On the 20th of December 2022 the ECtHR delivered its judgment in S.H. v. Malta, application no 37241/21. The case concerns an applicant, S.H., who arrived in Malta by boat and was immediately detained. He claimed being a journalist in Bangladesh persecuted by the ruling party due to reporting irregularities during the national elections. His asylum applications were rejected in first instance and on appeal. Under Articles 3 and 13 ECHR, S.H. complained that the Maltese authorities failed to properly assess his asylum claims, that his asylum procedure was deficient and he had no effective remedies available.

Addressing the complaints under Article 13, the Court first noted the lack of access to legal assistance for people in Malta’s detention centres including the applicant, while adding that access to such assistance was further reduced during the Covid-19 pandemic.

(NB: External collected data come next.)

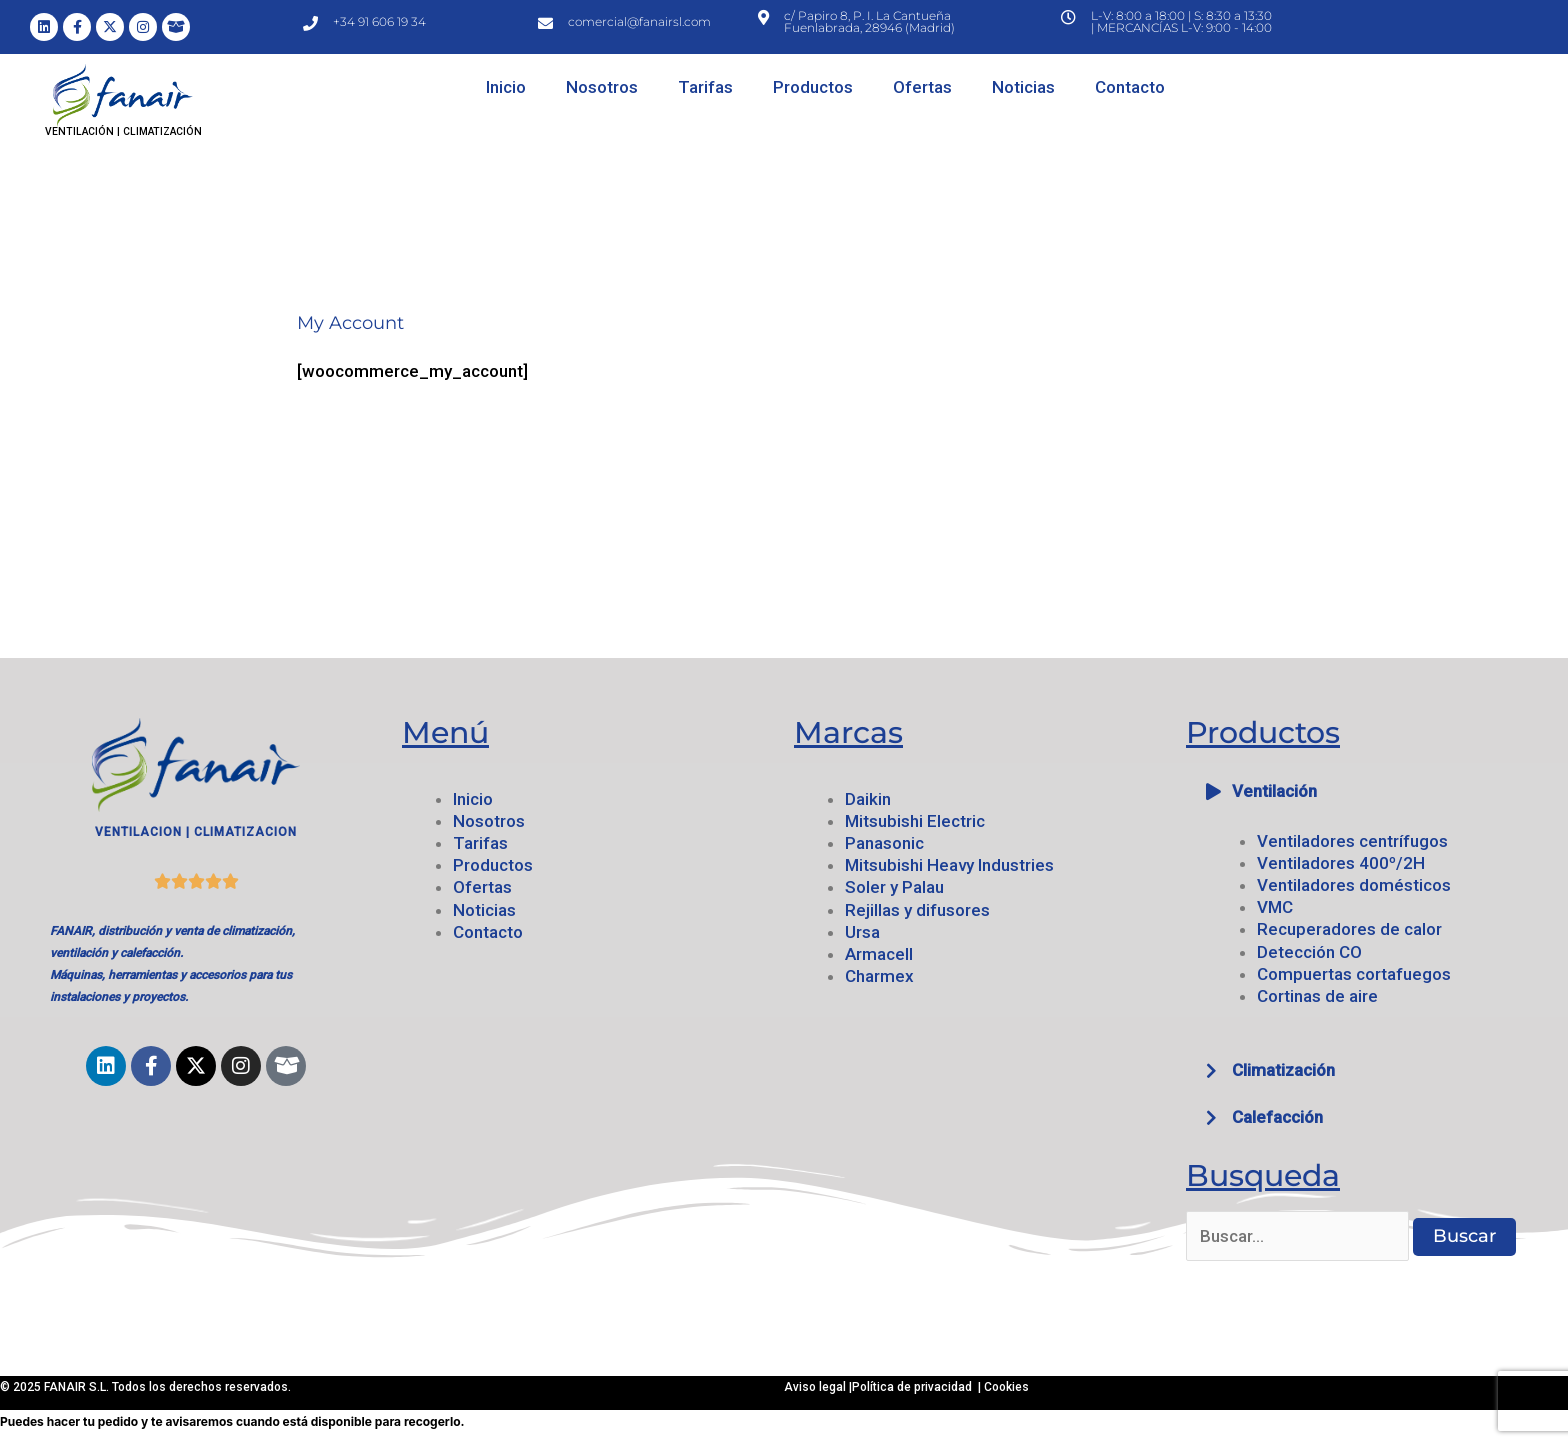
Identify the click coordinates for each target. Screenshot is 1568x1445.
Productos (813, 87)
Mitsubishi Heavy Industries (949, 865)
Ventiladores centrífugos (1352, 841)
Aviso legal (816, 1387)
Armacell (879, 954)
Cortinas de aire (1317, 996)
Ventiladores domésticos (1354, 885)
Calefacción (1277, 1117)
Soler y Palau (894, 887)
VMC (1275, 907)
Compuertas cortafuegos (1354, 974)
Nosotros (602, 87)
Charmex (879, 976)
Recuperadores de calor (1349, 929)
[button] (1372, 791)
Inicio (506, 87)
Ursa (862, 932)
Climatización (1283, 1070)
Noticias (1023, 87)
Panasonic (884, 843)
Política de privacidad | (918, 1387)
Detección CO (1309, 952)
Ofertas (922, 87)
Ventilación (1274, 791)
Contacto (1130, 87)
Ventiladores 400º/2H (1341, 863)
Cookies (1006, 1387)
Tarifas (705, 87)
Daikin (868, 799)
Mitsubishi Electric (915, 821)
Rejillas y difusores (917, 910)
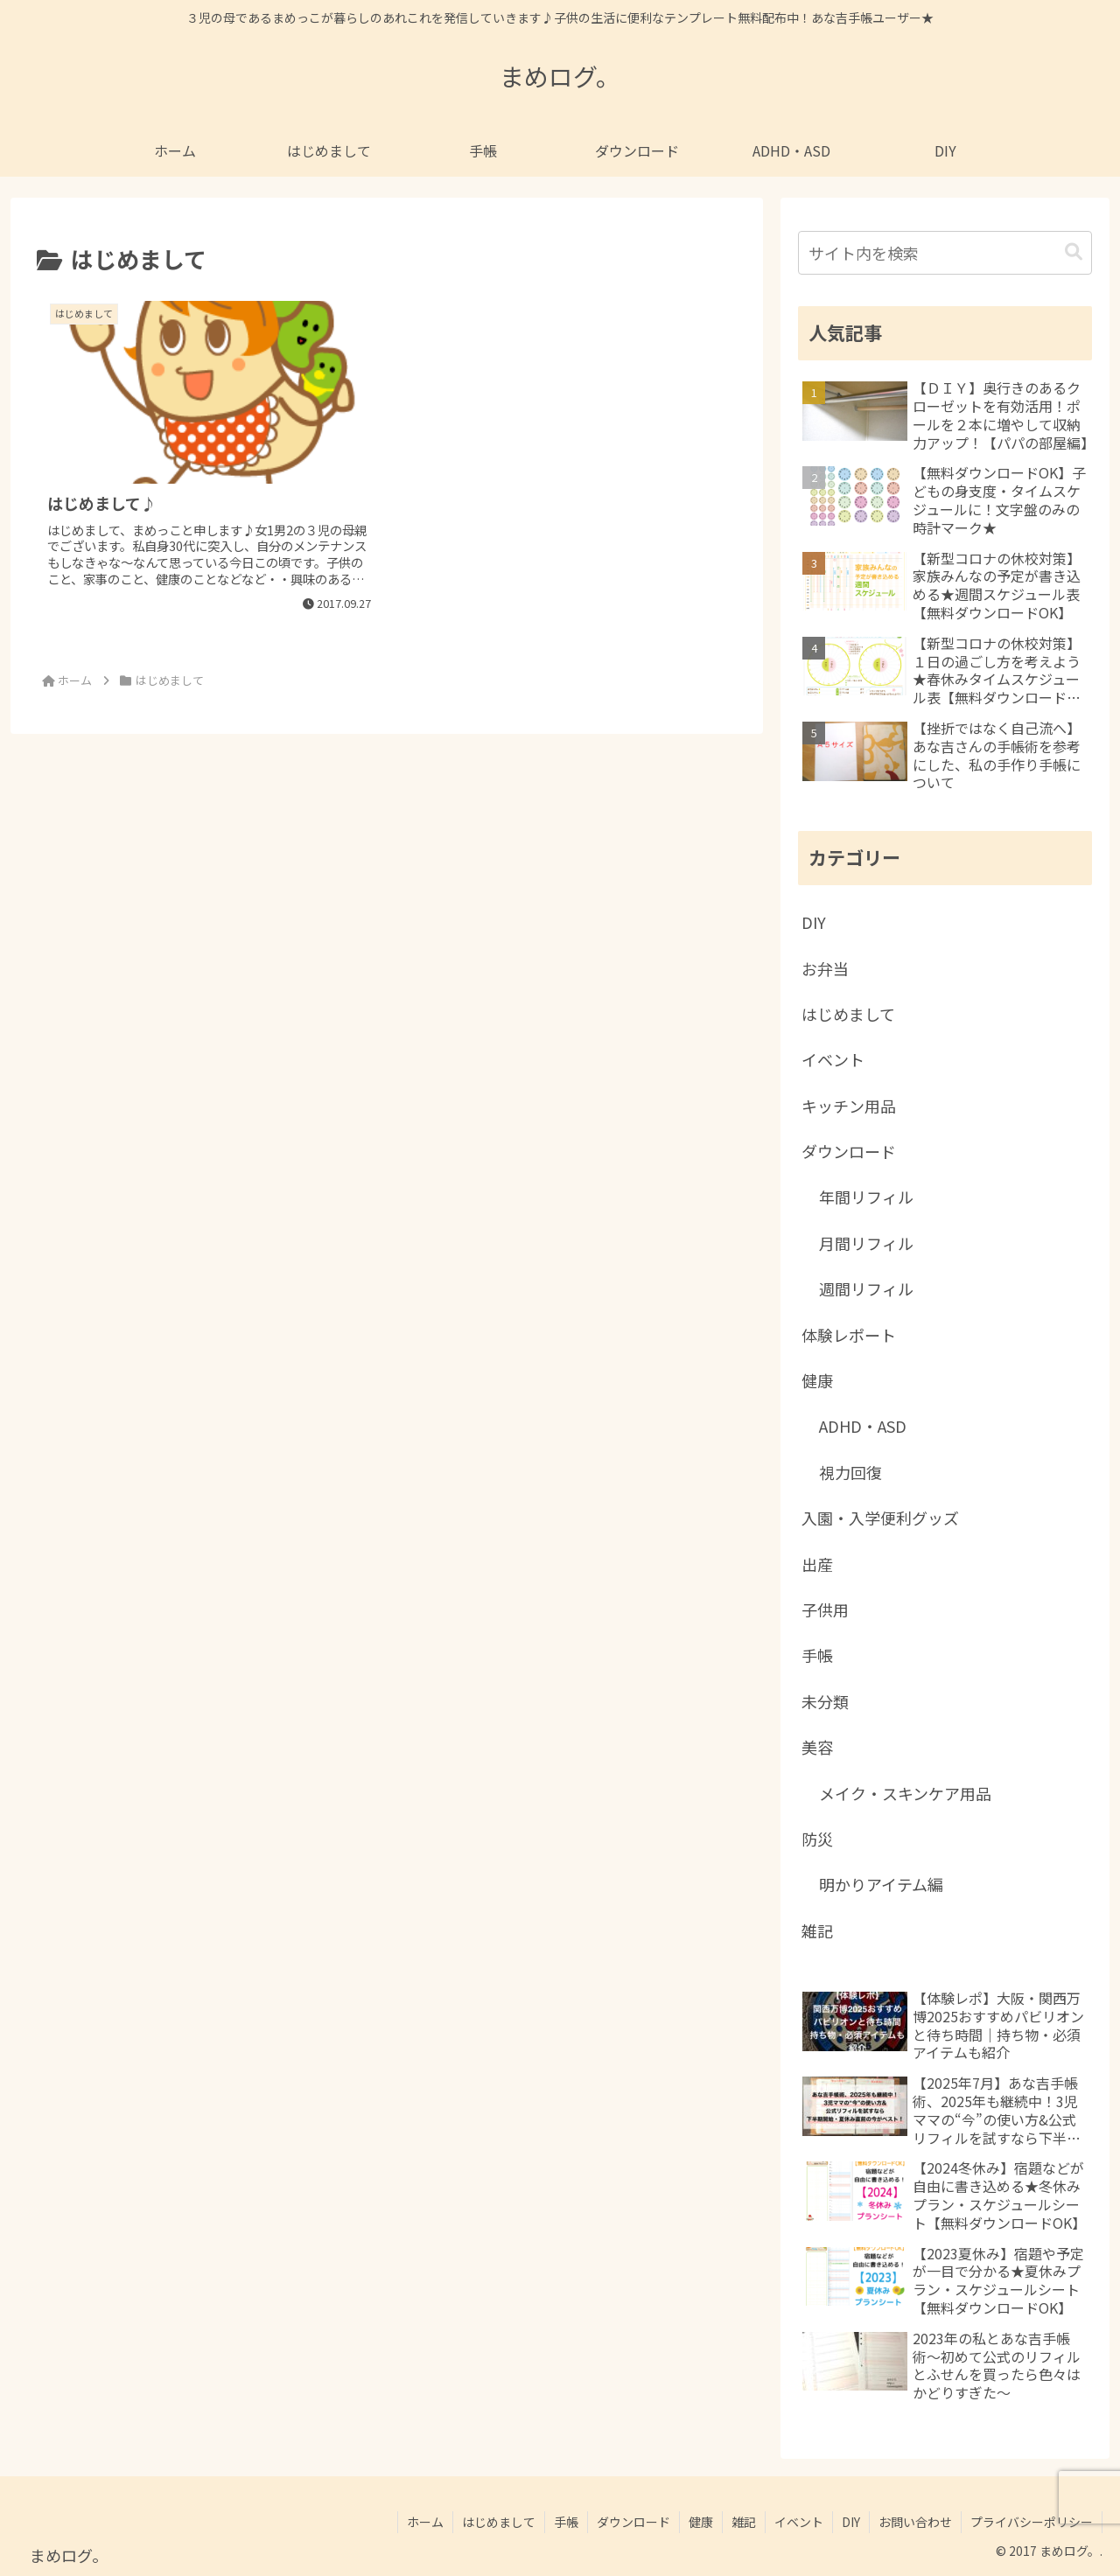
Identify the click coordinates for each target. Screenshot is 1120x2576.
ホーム (425, 2522)
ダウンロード (633, 2522)
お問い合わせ (915, 2522)
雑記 (744, 2522)
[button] (1073, 252)
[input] (945, 253)
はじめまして (499, 2522)
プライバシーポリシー (1031, 2522)
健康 (701, 2522)
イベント (798, 2522)
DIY (851, 2522)
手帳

Second, the ECtHR reiterated the principle of benefit of doubt that needs to be accorded to asylum applicants while assessing their credibility, especially considering that in the present case the applicant was legally unrepresented and detained. Third, the Court ruled that Malta should have provided detailed reasons as to why the applicant’s evidence has been disregarded. Fourth, the ECtHR stated that the appeals were superficial because the national decisions were taken within twenty-four hours and resulted in brief stereotype decisions. Fifth, the Court stated that effective asylum proceedings require a reliable communication system between the authority and the applicant. S.H. was informed about his first appeal decision several months after the ruling, which discloses that the communication system was clearly deficient. Lastly, the Court highlighted that Malta’s constitutional redress is not an appropriate remedy as it has no suspensive effect. Within the context of these six elements, the Court decided that S.H. had no access to an effective remedy under Article 13 for the purposes of his claim under Article 3.

Regarding the complain under Article 3, the Court found that there would be a violation of Article 3 if the applicant were to be removed to Bangladesh without a fresh assessment of his claim that, as a journalist who reported on the 2018 election irregularities, he would be at risk of treatment contrary to Article 3 if returned.